Speaking at the ceremony attended by President Bola Tinubu, top government officials, traditional rulers, colleagues, students, and admirers, Soyinka reflected on his long-standing criticisms of leaders who appropriated public monuments by naming them after themselves.
“I accept this honour with mixed feelings,” he began. “First of all, I’m notorious for having criticized so many appropriations, personal appropriations of public monuments by some of our past leaders, in which we end up everything is named after them. About 25% of monuments are well and truly deserved, but I have to stand up in public and watch my name being put up as yet another appropriator. It just didn’t sit very well on me.”
Recalling his past opposition to such practices, he said he once challenged a former president in Abuja over naming a major road after “one of the most brutal and venal rulers we’ve ever had in this country.”
However, Soyinka explained that he reconsidered after reflecting on the history of theatre in Nigeria and his predecessors in the arts, including Yubato Gode, Dolai Dipo, Fibberissima, Akuyuba, and Akpavot, who laid the foundation for Nigerian performance culture.
“By the time I looked at all of them, I said, well, somebody has to carry the can. And if a group of bankers have got together, using some of my money also—I bank with them after all—in order to honor me, what’s wrong with that? I said, accept it,” he remarked.
Soyinka also shared personal nostalgia, recalling the National Theatre’s original construction under a military regime, when it was mockingly nicknamed “the general’s hat” because of its roof design. He described its foreign origins, noting it was modeled after a Bulgarian Palais des Sports, not a true theatre.
He lamented the theatre’s decay over the years, describing it as a slum. “When Lagos was celebrating 50 years and we looked for a hub, one of the places we visited was here. I told them, plant a bomb, blow it up. It was a desert, a slum. And these bankers have now made me eat my words. If eating one’s words produces a morsel like this, then it’s a very tasty set of words.”
Recounting personal experiences with the theatre, he said: “This building owes me. It nearly electrocuted two of my actors during a performance because of leaking roofs and exposed wires. I nearly lost two performers here. That was definitely one debt it owed me.”
He also recalled when artists approached him to protest against an attempt by private investors to take over the building. “I told them, go and thank anybody foolish enough to want to take it over,” he said, noting that the current renovation by the banking consortium proved him wrong.
On a lighter note, Soyinka said he felt like a “dramatic creation” himself, recounting coincidences such as being flown in from Abu Dhabi where he had just attended a festival of African theatre, and even being kidnapped at 91 on his way to a theatre festival.
“These bankers did some research and said, this character is really a dramatic piece of work himself. Let’s name it after him. And they thought, if theatre dries off, if writers, directors, choreographers run out of material, they only need to look at that name and create theatre around him.”
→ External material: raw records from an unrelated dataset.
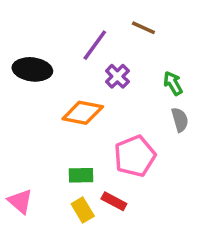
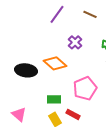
purple line: (95, 45) -> (57, 14), moved
black ellipse: (32, 69) -> (26, 70), moved
orange diamond: (83, 113) -> (55, 63), turned 30

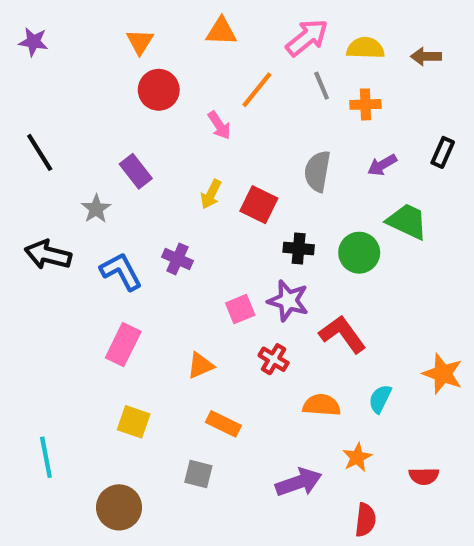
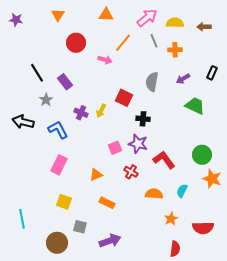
orange triangle: (140, 42) -> (58, 15), moved
pink arrow: (219, 125) -> (105, 60), turned -40
black line: (40, 152) -> (37, 73), moved
yellow arrow: (211, 194) -> (101, 111), moved
green circle: (359, 253) -> (202, 155), moved
purple cross: (177, 259) -> (81, 113), moved
gray square: (198, 474) -> (80, 227), moved
red semicircle: (424, 476) -> (203, 228), size x1.5
purple arrow: (299, 482) -> (110, 241), moved

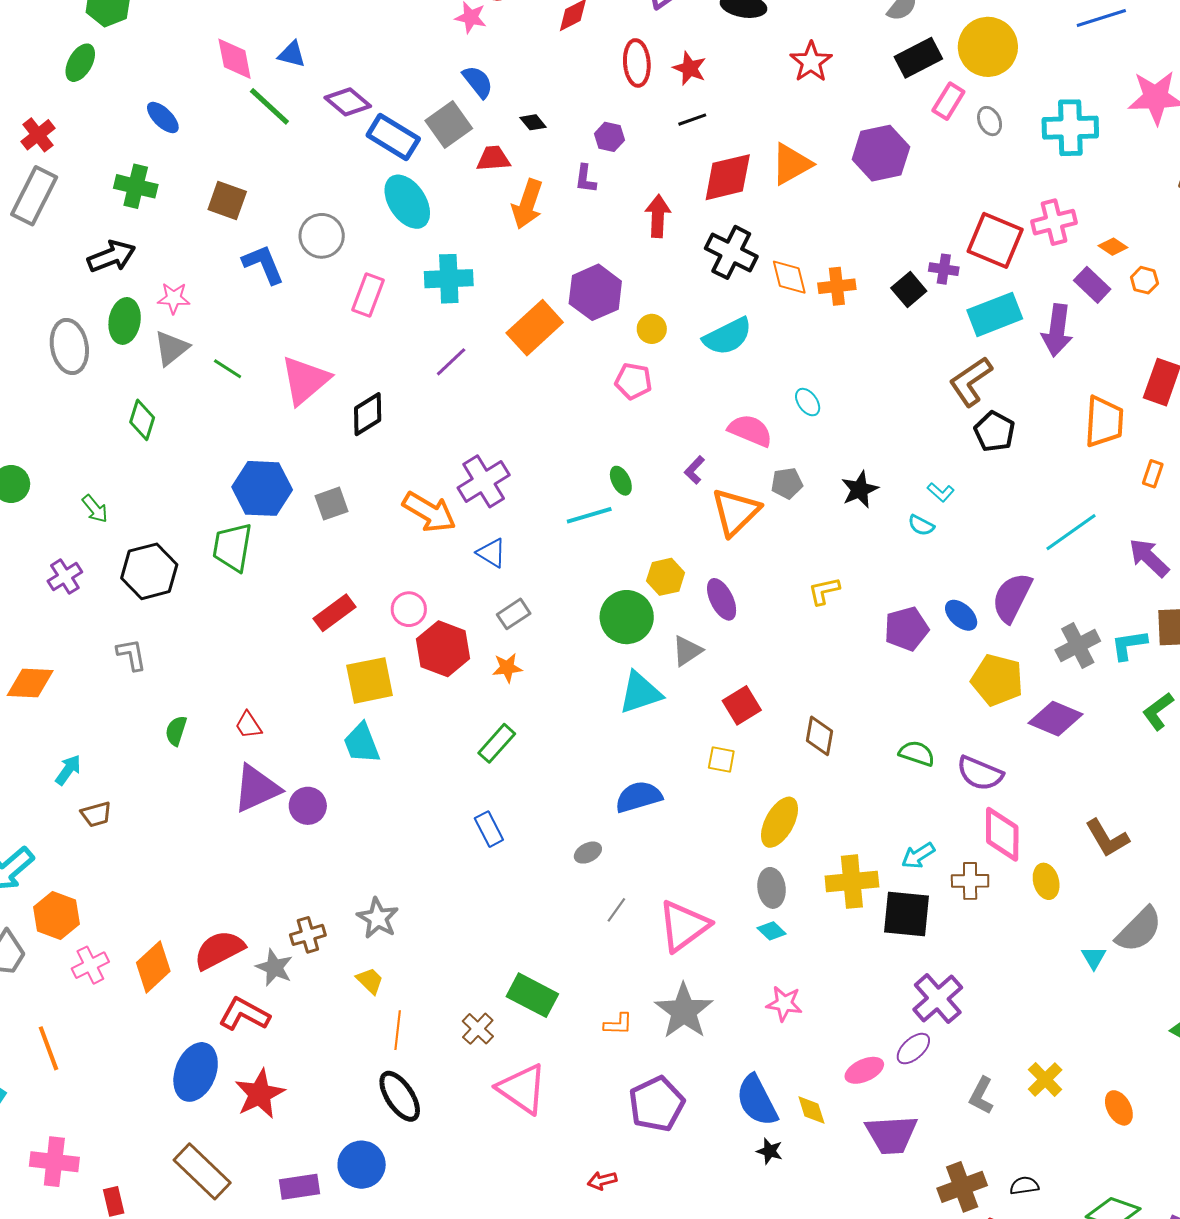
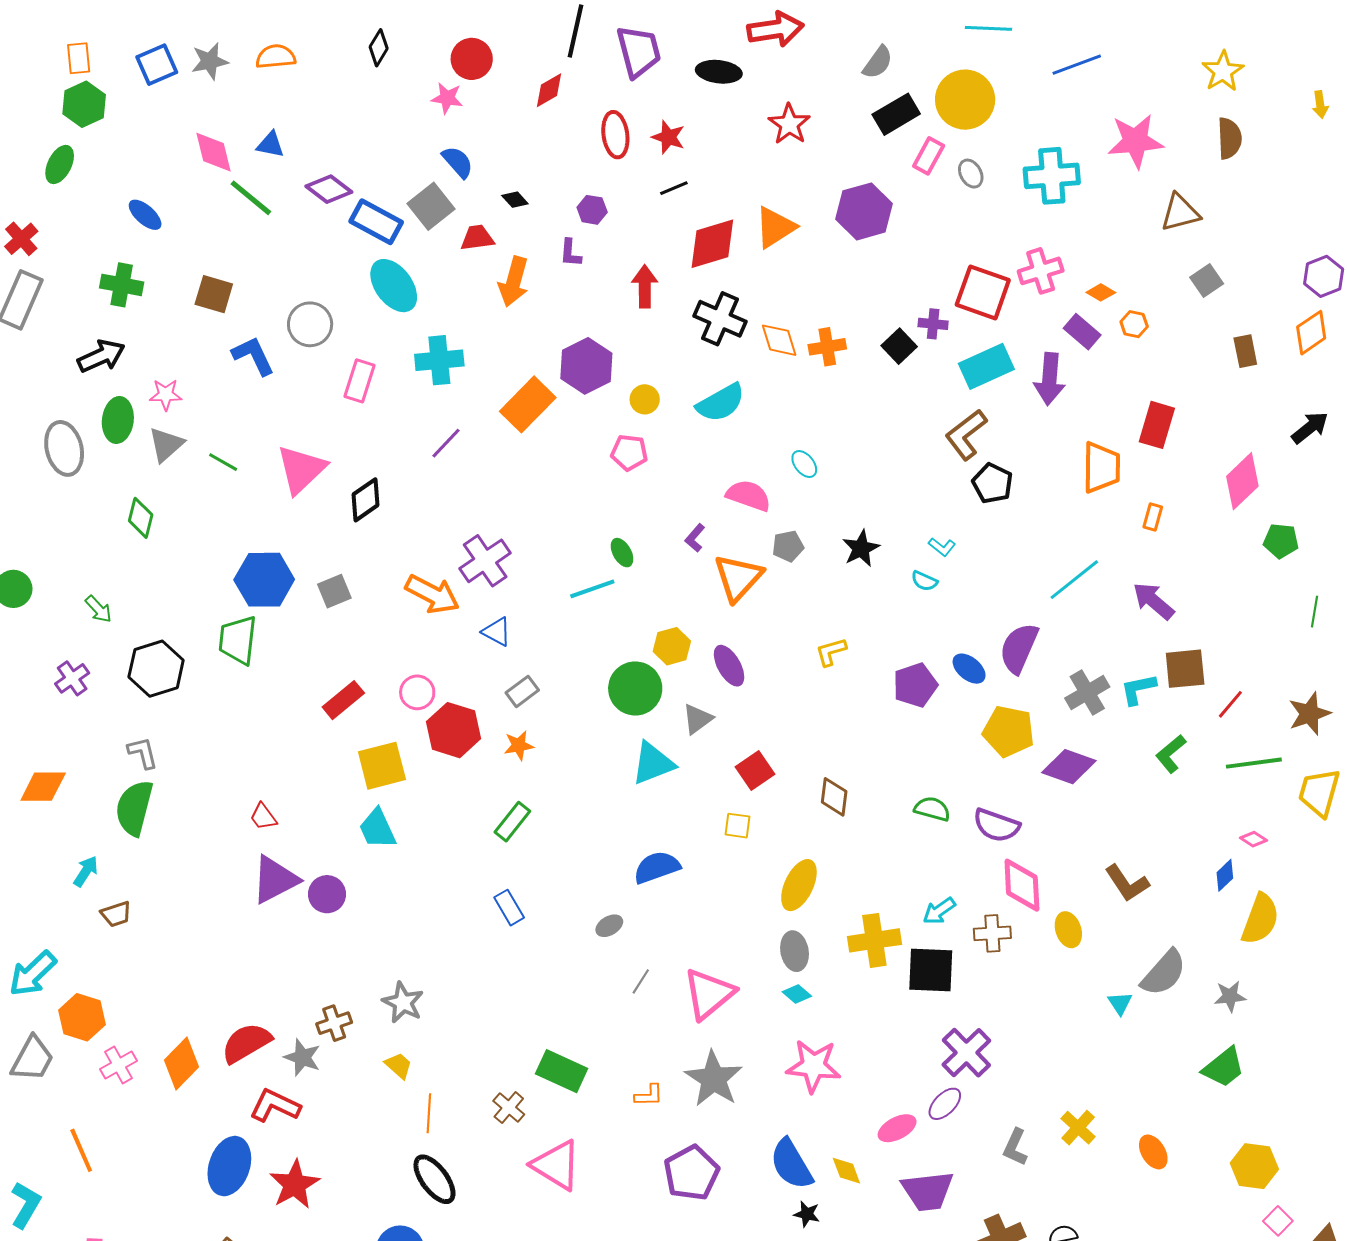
green semicircle: (176, 731) -> (134, 808), moved, size x1.8
pink star: (784, 1004) -> (814, 1066), size x1.5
While accepting the honor, he reminded the audience that he represents a collective tradition. “I merely represent the preoccupation and commitment of others like Yubato Gunde, Bernard Adi from Senegal, Sonny Labutansi, Wereleke from Cameroon, and many others. My hope is that with the recreation of this building, this institution, we wouldn’t be going all the way to Abu Dhabi to watch African theatre.”
Soyinka concluded by thanking President Tinubu, whom he called “a great conspirator,” the banking consortium, and all those involved in transforming the National Theatre into what he described as a symbol worthy of the continent’s cultural heritage.